Он с любопытством рассматривал общие тетради производства 1920-х годов с лозунгами на обложках: «Пионер — друг рабочего класса!», «Пионер не ругается, не кладет руки в карманы». Каждая тетрадь — по семьдесят страниц. Все исписаны большим округлым почерком Якова Бутовича. А что, довольно ясный почерк — Сергей вчитался в него уже через пять страниц. Надо было привыкнуть к букве «i» с точкой наверху, к старославянскому «ъ» в конце слова после согласных, к букве «фита» в именах собственных. Слово «Месяц» писалось с большой буквы, а ЕЕ как ЕЯ. Выпускнику исторического факультета университета все это далось легко. Каждый вечер, каждую субботу и воскресенье, все свое свободное время он сидел за машинкой. Ему нравилась эта бескорыстная работа. Кажется, впервые в жизни он был по-настоящему счастлив.

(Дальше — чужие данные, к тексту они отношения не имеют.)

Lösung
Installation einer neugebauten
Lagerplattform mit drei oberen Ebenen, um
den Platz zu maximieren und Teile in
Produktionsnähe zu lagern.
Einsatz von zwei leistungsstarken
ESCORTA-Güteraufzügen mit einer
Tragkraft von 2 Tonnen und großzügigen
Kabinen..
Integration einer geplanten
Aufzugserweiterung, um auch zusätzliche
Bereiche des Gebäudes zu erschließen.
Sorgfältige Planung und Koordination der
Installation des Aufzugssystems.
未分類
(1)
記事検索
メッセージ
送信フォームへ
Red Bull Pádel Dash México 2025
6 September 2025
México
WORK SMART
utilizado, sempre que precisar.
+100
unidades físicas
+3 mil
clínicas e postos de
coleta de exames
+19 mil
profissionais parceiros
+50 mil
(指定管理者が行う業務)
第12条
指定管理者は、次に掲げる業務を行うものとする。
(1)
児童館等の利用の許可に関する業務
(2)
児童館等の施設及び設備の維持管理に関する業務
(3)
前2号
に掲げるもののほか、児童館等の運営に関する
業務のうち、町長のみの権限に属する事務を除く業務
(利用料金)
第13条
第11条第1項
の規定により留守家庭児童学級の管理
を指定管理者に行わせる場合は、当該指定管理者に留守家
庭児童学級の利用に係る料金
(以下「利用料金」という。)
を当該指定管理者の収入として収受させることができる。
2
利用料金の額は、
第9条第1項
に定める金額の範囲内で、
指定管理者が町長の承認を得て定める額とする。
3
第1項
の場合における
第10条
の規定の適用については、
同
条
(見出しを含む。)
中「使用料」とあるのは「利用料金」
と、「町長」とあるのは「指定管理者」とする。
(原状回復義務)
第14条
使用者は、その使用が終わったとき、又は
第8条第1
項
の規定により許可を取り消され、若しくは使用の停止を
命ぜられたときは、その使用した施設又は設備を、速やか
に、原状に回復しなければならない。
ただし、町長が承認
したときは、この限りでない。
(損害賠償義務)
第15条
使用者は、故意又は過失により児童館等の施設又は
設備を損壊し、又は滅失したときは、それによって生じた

— Как будто я был рожден для того, чтобы расшифровать рукопись Бутовича, — сказал Сережа мне.

Первое время он делал по 4–5 машинописных страниц в день. Позднее настолько втянулся в работу, что стал выдавать по 15–20 за вечер. Текст, написанный чернильным пером, был перенесен на бумагу, за два с половиной года он напечатал 1100 страниц, за что ему ни тогда, ни позже никто копейки не заплатил.

Тюремные тетради Бутовича были написаны карандашом, более мелким почерком. С одной стороны, автор оригинала экономил бумагу, с другой — не только писать в переполненной камере, рассчитанной на 15 человек, где сидело 60, было трудно даже дышать.

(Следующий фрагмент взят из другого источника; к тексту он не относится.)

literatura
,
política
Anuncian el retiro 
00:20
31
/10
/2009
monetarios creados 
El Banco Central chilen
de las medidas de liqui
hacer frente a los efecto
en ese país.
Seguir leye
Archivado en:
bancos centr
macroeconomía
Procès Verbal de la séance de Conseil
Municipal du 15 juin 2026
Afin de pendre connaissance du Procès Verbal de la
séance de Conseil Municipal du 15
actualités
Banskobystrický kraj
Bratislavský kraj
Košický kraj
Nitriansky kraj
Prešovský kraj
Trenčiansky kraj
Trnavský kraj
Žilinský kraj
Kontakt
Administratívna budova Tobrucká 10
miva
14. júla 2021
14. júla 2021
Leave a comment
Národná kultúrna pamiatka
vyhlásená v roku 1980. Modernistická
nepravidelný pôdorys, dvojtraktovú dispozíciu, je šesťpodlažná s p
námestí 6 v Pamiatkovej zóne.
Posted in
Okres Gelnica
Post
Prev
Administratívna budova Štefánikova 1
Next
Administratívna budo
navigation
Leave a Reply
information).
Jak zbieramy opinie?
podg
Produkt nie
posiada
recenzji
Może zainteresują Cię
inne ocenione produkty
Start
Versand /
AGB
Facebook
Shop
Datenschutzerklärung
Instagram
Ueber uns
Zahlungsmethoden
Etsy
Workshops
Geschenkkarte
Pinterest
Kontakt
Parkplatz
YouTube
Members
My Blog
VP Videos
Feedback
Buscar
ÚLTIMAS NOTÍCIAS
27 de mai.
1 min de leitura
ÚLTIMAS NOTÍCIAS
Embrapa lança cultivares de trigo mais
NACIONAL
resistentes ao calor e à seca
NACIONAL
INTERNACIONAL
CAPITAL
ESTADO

Барин Бутович вершил в тюрьме молчаливый, классический подвиг русского человека. И верил, что его книга будет опубликована, о чем свидетельствовали обращения в тексте к будущему редактору. Неожиданно Бородулин понял: это к нему, к Сереже, обращался из прошлого, из тюремной камеры великий человек.

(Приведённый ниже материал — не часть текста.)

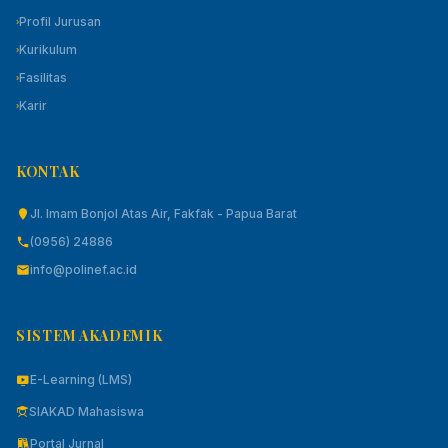
Profil Jurusan
›
Kurikulum
›
Fasilitas
›
Karir
›
KONTAK
Jl. Imam Bonjol Atas Air, Fakfak - Papua Barat
(0956) 24886
info@polinef.ac.id
SISTEM AKADEMIK
E-Learning (LMS)
SIAKAD Mahasiswa
Portal Jurnal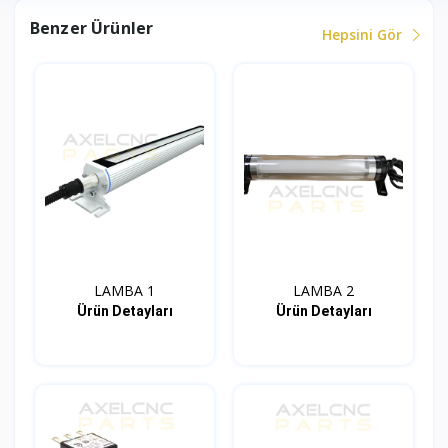
Benzer Ürünler
Hepsini Gör
LAMBA 1
LAMBA 2
Ürün Detayları
Ürün Detayları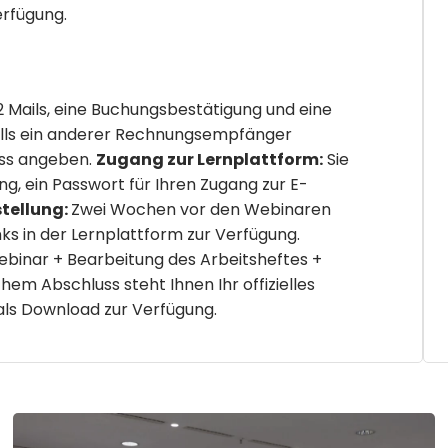
erfügung.
 Mails, eine Buchungsbestätigung und eine
lls ein anderer Rechnungsempfänger
ess angeben.
Zugang zur Lernplattform:
Sie
g, ein Passwort für Ihren Zugang zur E-
stellung:
Zwei Wochen vor den Webinaren
ks in der Lernplattform zur Verfügung.
binar + Bearbeitung des Arbeitsheftes +
hem Abschluss steht Ihnen Ihr offizielles
 als Download zur Verfügung.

Больше всего Сергея поразило в рукописи отношение Бутовича к своим противникам, в том числе и к тем, кто фабриковал его «дело», клеветал, и к тем, которые оказались просто неблагодарными людьми. Яков Иванович многих выручал из беды, в трудную минуту — во время Гражданской войны и до нее, давал деньги, помогал устроиться на работу в ГУКОН — главное управление коневодства страны. Кто-то его предал, кто-то испугался. В тюрьме он остался один, ни разу ни от кого посылки не получил. При этом в тексте чувствовалось: автор относился к отступникам по-христиански. Он описывал факты предательства, называл вещи своими именами. Самая крайняя степень его осуждения — фраза: «Я оставляю это без комментариев». Только после того уже, как его достаточно помучили в тюрьме, он позволил себе несколько резких слов по отношению к тем, кто выжил его из Прилеп, посадил в тюрьму. За словами этими чувствовалась невероятная усталость.

Поразительно, но Бутович относился к своим врагам лучше, чем они к себе. В нем было религиозное спокойствие — не равнодушие, а ясное виденье вещей.

— Известно, если человек стал на позицию праведника, тогда берегитесь все — и разбегайтесь, — вспомнил Сережа истину минувшего века. — Бутович любил лошадей, и знал за что. Собака смотрит на человека немного иронично, кот — требовательно, корова — забито, а свинья — насквозь. Лошадь взирает на человека, как на равного себе, — уважительно. Я сотни раз проходил мимо левад — то лопушок подам лошадке, то травку — она глядит внимательно, серьезно, с мыслью в башке. Взгляд прямой, ясный, доверительный.